It may sound like fun, but adding mass to one's frame in a short amount of time doesn't boil down to a quick fix of binging on pizza and chips every night. Putting on healthy weight while learning an NFL playbook is no cakewalk.
The good news for Minnesota? This isn't O'Neill's first time having to transform his mind and body to meet the demands of playing tackle. And having to do so quickly.
O'Neill hasn't played tackle that long. He excelled as a tight end (33 receptions for 614 yards and eight touchdowns) and as a defensive end (45 tackles, five sacks, three forced fumbles) as a senior in high school. He was rated the fifth-best tight end prospect from his native Delaware when Pitt recruited him.
O'Neill, who weighed 235 pounds when he started college, redshirted in 2014. He moved to tackle before the 2015 season. An offseason injury to former Panthers tackle Jaryd Jones-Smith left Pitt scrambling to find help for their offensive line. O'Neill, a big, blocking tight end who occasionally went out for a pass, was the perfect candidate to fill the void.
Pitt coach Pat Narduzzi had little doubt that O'Neill could seamlessly make the transition. Less than three years before O'Neill would be drafted in the second round, Narduzzi foreshadowed just how far his ceiling would rise by moving inside.
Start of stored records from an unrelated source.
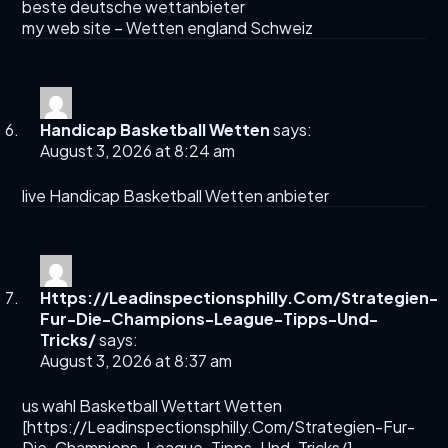
beste deutsche wettanbieter
my web site –
Wetten england Schweiz
Handicap Basketball Wetten
says:
August 3, 2026 at 8:24 am
live
Handicap Basketball Wetten
anbieter
Https://Leadinspectionsphilly.Com/Strategien-
Fur-Die-Champions-League-Tipps-Und-
Tricks/
says:
August 3, 2026 at 8:37 am
us wahl Basketball Wettart Wetten
[
https://Leadinspectionsphilly.Com/Strategien-Fur-
Die-Champions-League-Tipps-Und-Tricks/
]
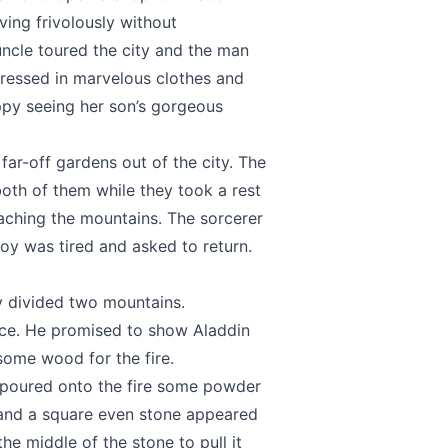
ving frivolously without
ncle toured the city and the man
ressed in marvelous clothes and
ppy seeing her son’s gorgeous
far-off gardens out of the city. The
 both of them while they took a rest
eaching the mountains. The sorcerer
boy was tired and asked to return.
ey divided two mountains.
lace. He promised to show Aladdin
some wood for the fire.
e poured onto the fire some powder
 and a square even stone appeared
he middle of the stone to pull it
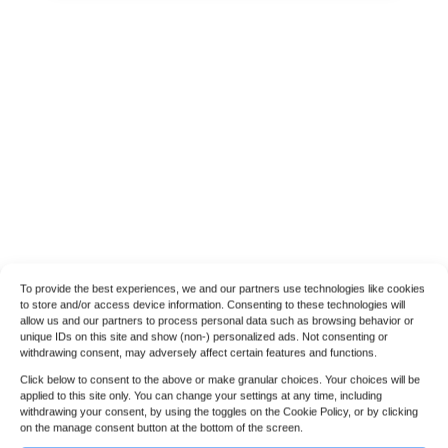
To provide the best experiences, we and our partners use technologies like cookies
to store and/or access device information. Consenting to these technologies will
allow us and our partners to process personal data such as browsing behavior or
unique IDs on this site and show (non-) personalized ads. Not consenting or
withdrawing consent, may adversely affect certain features and functions.
Click below to consent to the above or make granular choices. Your choices will be
applied to this site only. You can change your settings at any time, including
withdrawing your consent, by using the toggles on the Cookie Policy, or by clicking
on the manage consent button at the bottom of the screen.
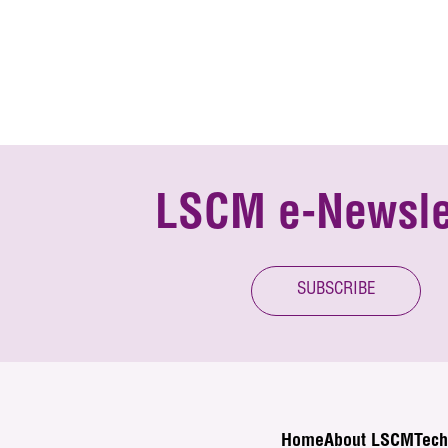
LSCM e-Newsle
SUBSCRIBE
Home
About LSCM
Tech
"We talked about how many first-round draft choice tight ends there were compared to offensive tackles and where he had the ability to be a part of that," Narduzzi said. "I think that's something that played into the whole puzzle there."
But this wasn't Narduzzi's decision to make.
"I didn't tell him he had to move to tackle," he said. "Just because a guy got hurt doesn't mean you need to sacrifice everything you've worked for and wanted your entire life. I told him to take a day or two to decide, but if you make that move you have to be all in and want to do it."
Narduzzi's phone rang the next day. O'Neill was ready to make the switch. Time was of the essence.
'See food, eat food'
Six weeks stood between O'Neill and the start of training camp ahead of the 2015 season. Once he decided to change positions, he immediately started to work on changing his body.
From late June until early August 2015, O'Neill went from what he called a "skin and bones" 250 pounds to 285 pounds. Doing so required an immense buy-in from O'Neill at the guiding hand of Pitt head strength and conditioning coach Dave Andrews.
While working at the University of Cincinnati earlier in his career, Andrews aided Jason Kelce's transformation from a 230-pound walk-on linebacker to a 280-pound center by the time he left college. Like O'Neill, the Super Bowl champion Kelce ran the fastest 40-yard dash among all offensive linemen at the combine in 2011.
Andrews had about a month-and-a-half to install a system for O'Neill to gain upwards of 35 pounds so he could hold his anchor on the offensive line. In theory, the plan was simple: There was no set number of calories O'Neill had to consume each day nor specific foods he needed to prioritize over others. All that mattered was that the tackle was putting enough in his body to gain weight. If the scale wasn't moving upwards, he needed to eat more.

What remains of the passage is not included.